How do I set or un-set a favorite stop?
Simply click the star next to the stop name when looking at a stop in Train Tracker on our Web site. This works both on desktop computers and most mobile devices. The star will go from grey to gold if selected. You can de-select favorites by clicking the star to make it grey again, anywhere the star appears.
Why did my favorite or recent stops disappear?
We don't store favorites or recent stops on our servers. Stops you've recently viewed or flagged as a favorite are stored using a "cookie" on your computer or whatever device you use to view our site. If you clear your browser history, including cookies, the information about what stops you've visited or "favorited" is cleared, as well. If you've set your browser to clear cookies every time you close it, or are visiting in a private browsing session, this information will not be stored.
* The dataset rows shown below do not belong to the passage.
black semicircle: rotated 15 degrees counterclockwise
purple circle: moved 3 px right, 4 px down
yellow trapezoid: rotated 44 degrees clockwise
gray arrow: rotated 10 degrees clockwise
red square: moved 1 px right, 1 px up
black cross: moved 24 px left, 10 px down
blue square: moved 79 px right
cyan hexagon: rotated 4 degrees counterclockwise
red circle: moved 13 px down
How do I clear favorites or recent stops?
Simply clear your browser's cookies. Note that this will likely clear all information remembered by your browser, such as sites you've logged into and told to remember you.
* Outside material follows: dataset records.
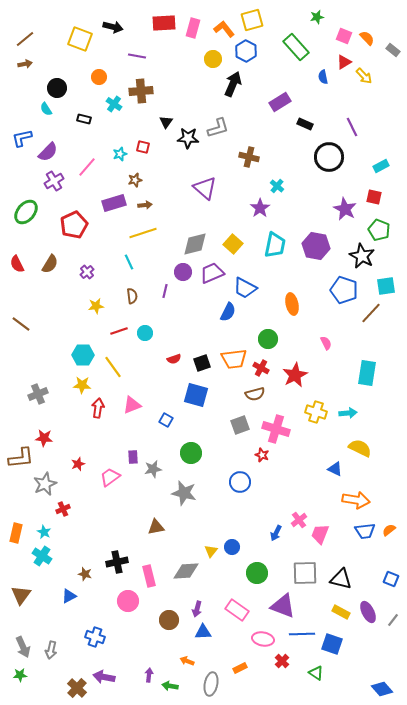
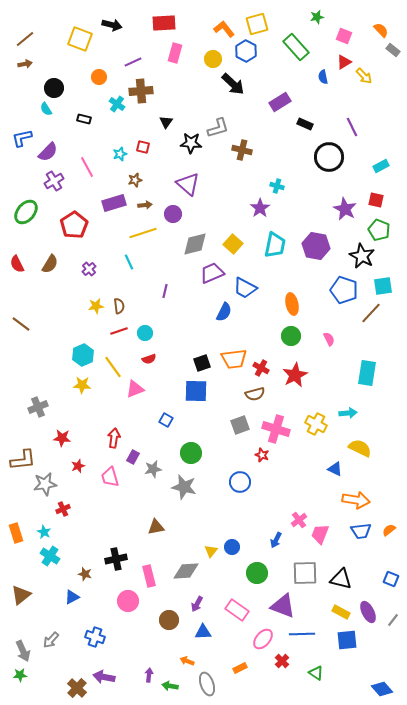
yellow square at (252, 20): moved 5 px right, 4 px down
black arrow at (113, 27): moved 1 px left, 2 px up
pink rectangle at (193, 28): moved 18 px left, 25 px down
orange semicircle at (367, 38): moved 14 px right, 8 px up
purple line at (137, 56): moved 4 px left, 6 px down; rotated 36 degrees counterclockwise
black arrow at (233, 84): rotated 110 degrees clockwise
black circle at (57, 88): moved 3 px left
cyan cross at (114, 104): moved 3 px right
black star at (188, 138): moved 3 px right, 5 px down
brown cross at (249, 157): moved 7 px left, 7 px up
pink line at (87, 167): rotated 70 degrees counterclockwise
cyan cross at (277, 186): rotated 24 degrees counterclockwise
purple triangle at (205, 188): moved 17 px left, 4 px up
red square at (374, 197): moved 2 px right, 3 px down
red pentagon at (74, 225): rotated 8 degrees counterclockwise
purple cross at (87, 272): moved 2 px right, 3 px up
purple circle at (183, 272): moved 10 px left, 58 px up
cyan square at (386, 286): moved 3 px left
brown semicircle at (132, 296): moved 13 px left, 10 px down
blue semicircle at (228, 312): moved 4 px left
green circle at (268, 339): moved 23 px right, 3 px up
pink semicircle at (326, 343): moved 3 px right, 4 px up
cyan hexagon at (83, 355): rotated 25 degrees counterclockwise
red semicircle at (174, 359): moved 25 px left
gray cross at (38, 394): moved 13 px down
blue square at (196, 395): moved 4 px up; rotated 15 degrees counterclockwise
pink triangle at (132, 405): moved 3 px right, 16 px up
red arrow at (98, 408): moved 16 px right, 30 px down
yellow cross at (316, 412): moved 12 px down; rotated 10 degrees clockwise
red star at (44, 438): moved 18 px right
purple rectangle at (133, 457): rotated 32 degrees clockwise
brown L-shape at (21, 458): moved 2 px right, 2 px down
red star at (78, 464): moved 2 px down
pink trapezoid at (110, 477): rotated 70 degrees counterclockwise
gray star at (45, 484): rotated 15 degrees clockwise
gray star at (184, 493): moved 6 px up
blue trapezoid at (365, 531): moved 4 px left
orange rectangle at (16, 533): rotated 30 degrees counterclockwise
blue arrow at (276, 533): moved 7 px down
cyan cross at (42, 556): moved 8 px right
black cross at (117, 562): moved 1 px left, 3 px up
brown triangle at (21, 595): rotated 15 degrees clockwise
blue triangle at (69, 596): moved 3 px right, 1 px down
purple arrow at (197, 609): moved 5 px up; rotated 14 degrees clockwise
pink ellipse at (263, 639): rotated 60 degrees counterclockwise
blue square at (332, 644): moved 15 px right, 4 px up; rotated 25 degrees counterclockwise
gray arrow at (23, 647): moved 4 px down
gray arrow at (51, 650): moved 10 px up; rotated 30 degrees clockwise
gray ellipse at (211, 684): moved 4 px left; rotated 30 degrees counterclockwise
Why does CTA Train Tracker tell me the train is going toward “Howard or Loop” on the Purple Line or “63rd Street” on the Green Line when showing scheduled arrivals, rather than a specific destination?
Because our expert field personnel sometimes need to make manual modifications to maintain good service on the system, scheduled departures on the Purple and Green Lines might not be as precise as a live prediction. CTA Train Tracker waits until the train leaves to announce a specific destination, and once it’s left the terminal you’ll see exactly where that train is expected to go. Remember, CTA Train Tracker is a work in progress; more and better information will be available in the future as this service is developed further.
Is CTA Train Tracker accessible to people with disabilities?
Yes, the CTA Train Tracker Web service is built on modern Web standards and designed to follow both established accessibility guidelines and best practices, to ensure that all people can enjoy the information provided using standard Web browsing software or with assistive technologies.
CTA is also in the preliminary testing phase of displaying Train Tracker arrival times at 13 rail stations on existing LED displays. Right now, we are working to verify reliable arrival time data transmission to the station signs. When the results of this testing phase are deemed satisfactory, the pilot will be expanded, including additional stations and accessible features such as an audible component. During the LED sign preliminary testing phase, visually impaired customers may call CTA Customer Service at 1-888-YOUR-CTA (TTY: 1-888-CTA-TTY1), 7:00 a.m. to 8:00 p.m., on weekdays (excluding holidays), to receive estimated arrival times.